Economic growth and job creation in the United States today relies heavily upon expansion and innovation from industries which develop and commercialize highly complex technology.  Enterprises and entrepreneurs in these industries require constant access to capital, and investors who can provide such financial resources must consider the potential risks and rewards.  The creation of new medical products, software, or energy technology are inherently uncertain, a reality which is increasingly exacerbated by legal and regulatory risks in the U.S. and abroad.

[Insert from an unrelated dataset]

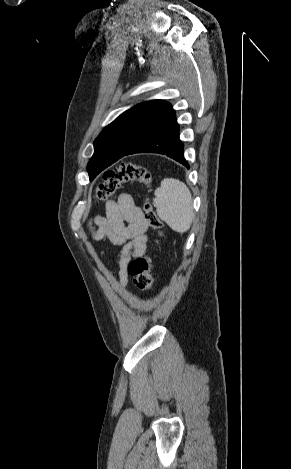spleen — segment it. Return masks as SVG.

A new Washington Legal Foundation Working Paper,  Emerging Risks For U.S. High Tech: How Foreign “Public Interest” Regulation Threatens Property Rights And Innovation pinpoints diminishing international respect for one essential legal protection – private intellectual property (IP) rights – as the greatest current and future driving force behind regulatory risk for U.S. high-tech investment and innovation.  Written by Institute for Trade, Standards and Sustainable Development President Lawrence Kogan, the paper details how some nations and their non-governmental organization (NGO) allies are systematically advancing the notion that technology which benefits health, education, the environment, etc., should be public property, and thus IP rights awarding private profits are against the public interest.  Nations and NGOs are pursuing this controversial concept through regulatory imposition in countries such as Brazil, India, South Africa, and China, as well as in below-the-radar international standards setting groups and organizations like the United Nations and the World Intellectual Property Organization (WIPO).

Mr. Kogan focuses on two governmental regulatory instruments that can directly or indirectly erode private property rights – compulsory licenses which force healthcare and energy companies to essentially give away their products; and government procurement rules which impose national purchasing preferences for patent-free and royalty-free products.  The latter of the two directly impacts software, “SMART” energy, and information technology and discriminates against proprietary innovation models in favor of the “open” source model.  The Working Paper meticulously documents the past year’s developments on these two regulatory instruments and urges IP-based businesses and their investors to monitor activities at WIPO and other international organizations in the coming year.  Mr. Kogan also counsels vigilance by U.S. government trade officials, who should take action under international trade and competition laws if foreign compulsory licensing or procurement rules discriminate against American businesses.